Trends in the Removal of General Partners under New York Law

September 4, 2012
Alan D. Zuckerbrod & Eric B. LaMons

Subject to the terms of a written partnership agreement, general partners have historically been given great latitude in managing a partnership’s affairs. Even when they have crossed the line and committed acts that might constitute a breach of fiduciary duty, removal of the general partner has been a drastic and rarely-invoked remedy. However, a recent New York decision has highlighted and clarified the standard for removal of a general partner from a position of control when such a breach has been committed.

It has long been established that a general partner owes a fiduciary duty of loyalty to limited partners, requiring that he or she place the interests of the limited partners over his or her own interests. However, even where breach of fiduciary duty is found, removal of the general partner from its position has rarely been ordered by the New York courts, often occurring only when the partnership agreement itself explicitly provides for such a remedy in the event of a breach. Courts will look to other legal and equitable remedies instead. Recent New York case law may indicate a change in that trend, with one case in particular reaffirming the equitable remedy of removal when it replaced the breaching general partner by elevating a group of limited partners to that position.

Generally, the legal and equitable remedies for breach of fiduciary duty by a general partner include an award of monetary damages, an order that an accounting be provided to the limited partners, disgorgement of any profits or commissions obtained by the general partner as a result of the breach, imposition of a constructive trust, and an injunction barring wrongful conduct at issue. Removal of the partner, on the other hand, is an unusual remedy. The New York courts look first to the partnership agreement for any provision providing for such a remedy, which would require the court to do no more than enforce an explicit provision of the contract between the parties. But partnership agreements, often prepared at the direction of the general partner, generally do not include such provisions, and in the absence of such a provision, New York courts have been reluctant, with a few exceptions, to order removal.
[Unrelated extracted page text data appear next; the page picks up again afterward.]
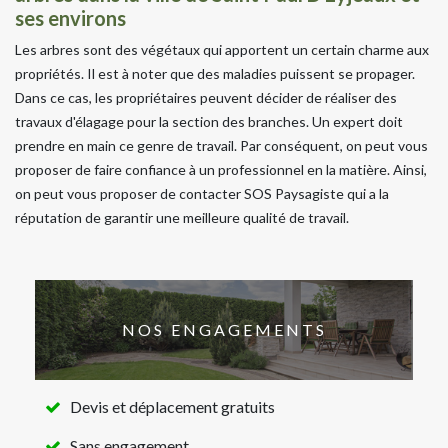
ses environs
Les arbres sont des végétaux qui apportent un certain charme aux
propriétés. Il est à noter que des maladies puissent se propager.
Dans ce cas, les propriétaires peuvent décider de réaliser des
travaux d'élagage pour la section des branches. Un expert doit
prendre en main ce genre de travail. Par conséquent, on peut vous
proposer de faire confiance à un professionnel en la matière. Ainsi,
on peut vous proposer de contacter SOS Paysagiste qui a la
réputation de garantir une meilleure qualité de travail.
NOS ENGAGEMENTS
Devis et déplacement gratuits
Sans engagement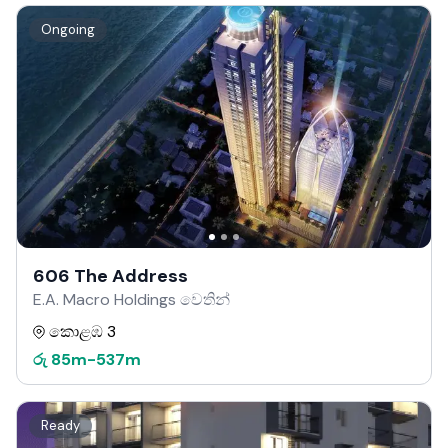
Ongoing
606 The Address
E.A. Macro Holdings වෙතින්
කොළඹ 3
රු
85m
-
537m
Ready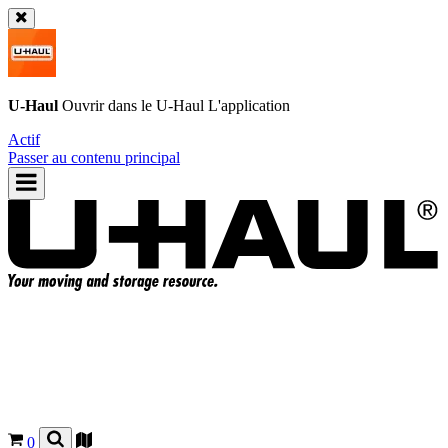
U-Haul
Ouvrir dans le
U-Haul
L'application
Actif
Passer au contenu principal
0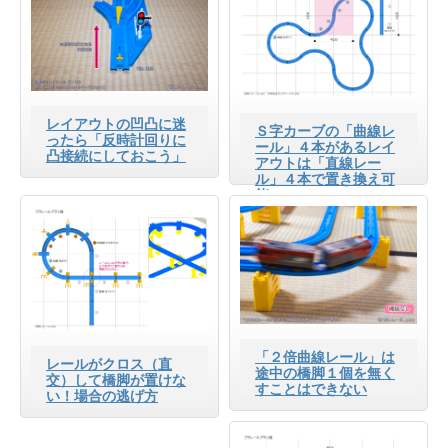
レイアウトの凹凸に迷
Ｓ字カーブの「曲線レ
ったら「反時計回りに
ール」４本があるレイ
凸接続にしておこう」
アウトは「直線レー
ル」４本で置き換え可
能
「２倍曲線レール」は
レールがクロス（直
途中の橋脚１個を無く
交）して橋脚が置けな
すことはできない
い！場合の逃げ方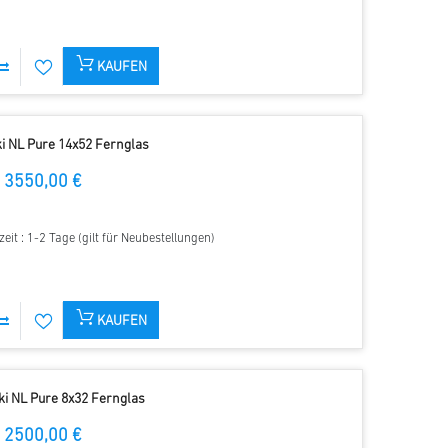
KAUFEN
i NL Pure 14x52 Fernglas
3550,00 €
zeit : 1-2 Tage (gilt für Neubestellungen)
KAUFEN
i NL Pure 8x32 Fernglas
2500,00 €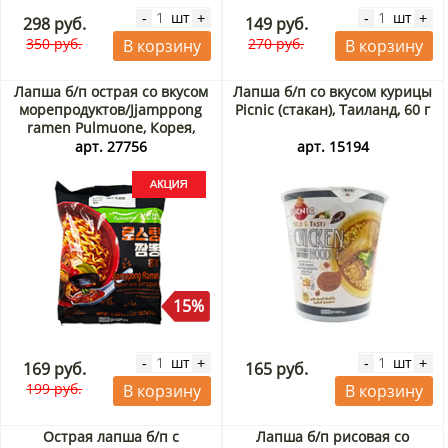
шт
шт
-
+
-
+
298 руб.
149 руб.
350 руб.
270 руб.
В корзину
В корзину
Лапша б/п острая со вкусом
Лапша б/п со вкусом курицы
морепродуктов/Jjamppong
Picnic (стакан), Таиланд, 60 г
ramen Pulmuone, Корея,
100,7 г Акция
арт. 27756
арт. 15194
15%
шт
шт
-
+
-
+
169 руб.
165 руб.
199 руб.
В корзину
В корзину
Острая лапша б/п с
Лапша б/п рисовая со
Still, while “the court-ordered removal of a partner or judicial dissolution of a partnership are rarely-invoked remedies,” it can be warranted and appropriate under certain circumstances. Drucker v. Mige Associates II, 225 A.D.2d 427, 639 N.Y.S.2d 365, 367 (1st Dep’t 1996). Perhaps indicative of a future trend, in a recently-issued decision in the case of Garber v. Stevens, 601917/05, N.Y.L.J. 1202562441883 (Sup. Ct. N.Y. Co. June 6, 2012), the New York Supreme Court held that a group of limited partners should replace the general partner of a partnership, in light of the general partners’ egregious breaches of fiduciary duty. More importantly, the court seemed to set forth a new standard applicable to the remedy of removal.

In Garber, the partnership purchased title to an apartment building in Brooklyn. The partnership agreement provided various restrictions on the authority of the general partners who could not, for example, refinance the property without majority approval of the limited partners, nor could they take management fees for performing their duties as general partners. However, over the course of thirty years after the partnership acquired the property, the general partners had (i) refinanced it six times, (ii) did not distribute any of the proceeds resulting from the refinancing to the limited partners, instead diverting those proceeds to their own use, and (iii) collected management fees from partnership funds. Even after the limited partners brought suit against the general partners for these breaches, these breaches continued and the degree of self-dealing and disloyalty by the general partners only increased.

Although the partnership agreement did not have a provision providing a specific means for the limited partners to remove the general partners, the Garber court held it was appropriate to remove them here, and set forth a 2-part standard for doing so.

A court has the power to remove a general partner from a partnership and elevate a limited partner to general partner where the limited partners have shown that (i) the general partner violated his fiduciary duties to the partnership and that (ii) removal is necessary to preserve the partnership. . . . A court has discretion to remove a general partner and elevate a limited partner to the status of general partner as necessary to protect the principal asset of the partnership.

The court was clear that lack of contractual authority did not prevent it from ordering removal of the general partners, as “[t]his court, having obtained jurisdiction of the parties and subject matter in this action must adapt its relief to the exigencies of the case,” and to exercise the full range of its equitable powers. The removal of the general partners here would allow the partnership to continue, would allow the partnership the opportunity to retain its sole asset, and would eliminate the profound abuse of power committed by the general partners.

The Garber decision provides a clear outline of the factors to evaluate and a standard to apply that may allow for the more frequent and consistent use of removal to remedy a breach of fiduciary duty. Where the general partner’s conduct in abusing its position is significantly harmful to the partnership and/or the limited partners’ interests, the general partner can be removed. After Garber, this may be precisely the action taken with increasing frequency by the New York courts.